━━━━━ MATERIAL PROVIDED

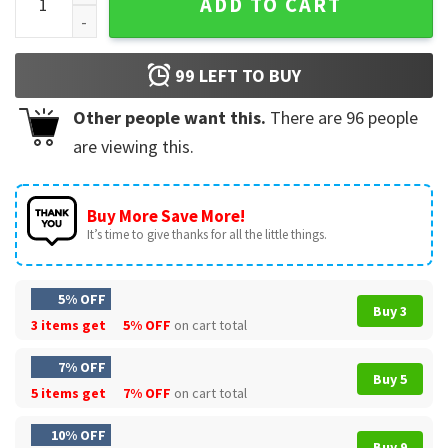
ADD TO CART
99
LEFT TO BUY
Other people want this.
There are
96
people
are viewing this.
Buy More Save More!
It’s time to give thanks for all the little things.
5% OFF
Buy 3
3 items get
5% OFF
on cart total
7% OFF
Buy 5
5 items get
7% OFF
on cart total
10% OFF
Buy 9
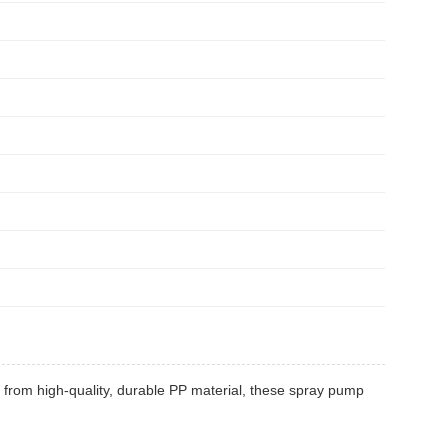
from high-quality, durable PP material, these spray pump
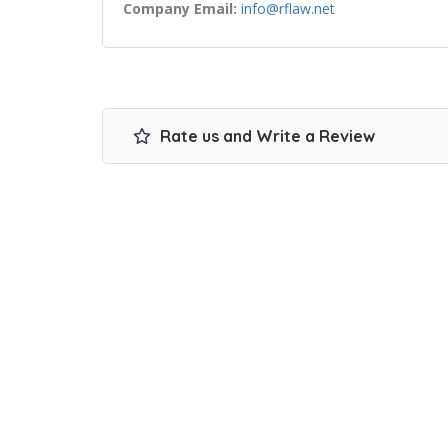
Company Email:
info@rflaw.net
Rate us and Write a Review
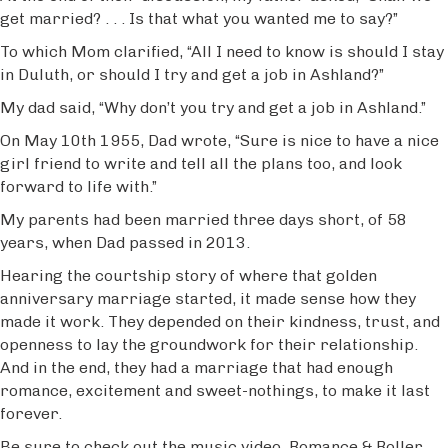
get married? . . . Is that what you wanted me to say?”
To which Mom clarified, “All I need to know is should I stay
in Duluth, or should I try and get a job in Ashland?”
My dad said, “Why don’t you try and get a job in Ashland.”
On May 10th 1955, Dad wrote, “Sure is nice to have a nice
girl friend to write and tell all the plans too, and look
forward to life with.”
My parents had been married three days short, of 58
years, when Dad passed in 2013.
Hearing the courtship story of where that golden
anniversary marriage started, it made sense how they
made it work. They depended on their kindness, trust, and
openness to lay the groundwork for their relationship.
And in the end, they had a marriage that had enough
romance, excitement and sweet-nothings, to make it last
forever.
Be sure to check out the music video, Romance & Roller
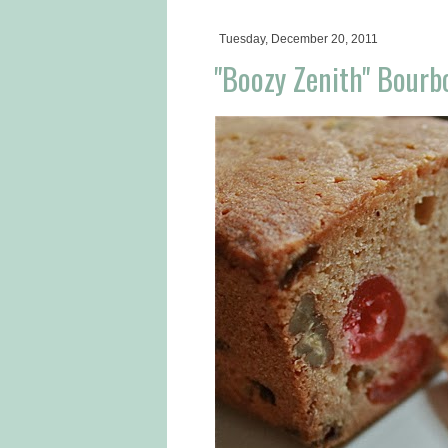
Tuesday, December 20, 2011
"Boozy Zenith" Bourb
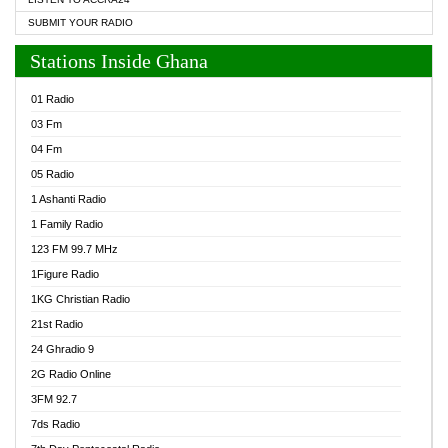
SUBMIT YOUR RADIO
Stations Inside Ghana
01 Radio
03 Fm
04 Fm
05 Radio
1 Ashanti Radio
1 Family Radio
123 FM 99.7 MHz
1Figure Radio
1KG Christian Radio
21st Radio
24 Ghradio 9
2G Radio Online
3FM 92.7
7ds Radio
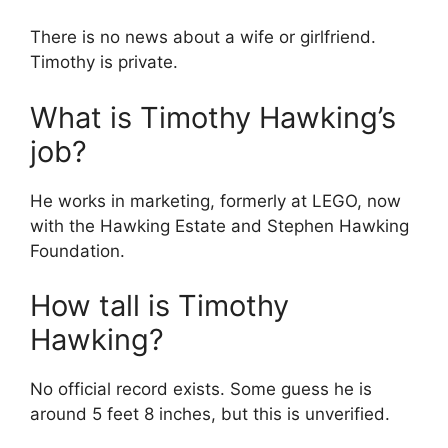
There is no news about a wife or girlfriend.
Timothy is private.
What is Timothy Hawking’s
job?
He works in marketing, formerly at LEGO, now
with the Hawking Estate and Stephen Hawking
Foundation.
How tall is Timothy
Hawking?
No official record exists. Some guess he is
around 5 feet 8 inches, but this is unverified.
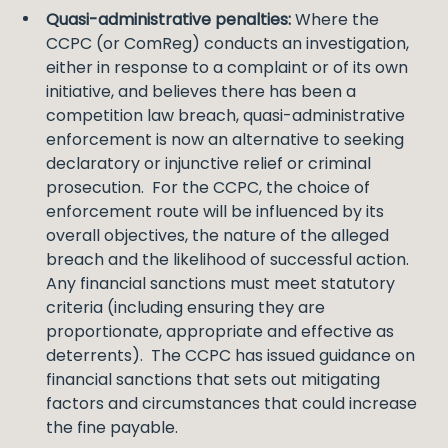
Quasi-administrative penalties:
Where the
CCPC (or ComReg) conducts an investigation,
either in response to a complaint or of its own
initiative, and believes there has been a
competition law breach, quasi-administrative
enforcement is now an alternative to seeking
declaratory or injunctive relief or criminal
prosecution. For the CCPC, the choice of
enforcement route will be influenced by its
overall objectives, the nature of the alleged
breach and the likelihood of successful action.
Any financial sanctions must meet statutory
criteria (including ensuring they are
proportionate, appropriate and effective as
deterrents). The CCPC has issued guidance on
financial sanctions that sets out mitigating
factors and circumstances that could increase
the fine payable.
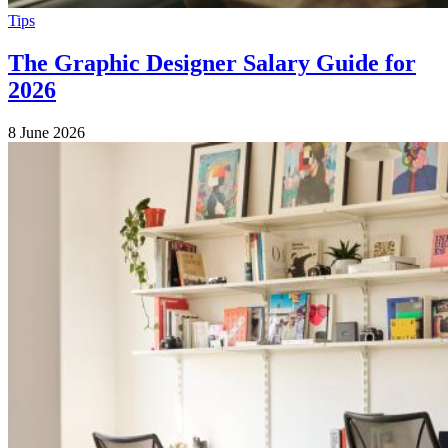
Tips
The Graphic Designer Salary Guide for
2026
8 June 2026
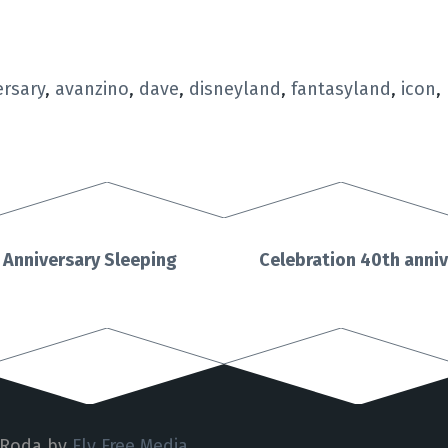
ersary
,
avanzino
,
dave
,
disneyland
,
fantasyland
,
icon
,
 Anniversary Sleeping
Celebration 40th anni
 Roda by
Fly Free Media
.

━━━━━━━━━━

*WHAT NEEDS TO BE DONE*.
All lines of the records above with the word "breach" in them are to be copied.

*RESPONSE*.
competition law breach, quasi-administrative
breach and the likelihood of successful action.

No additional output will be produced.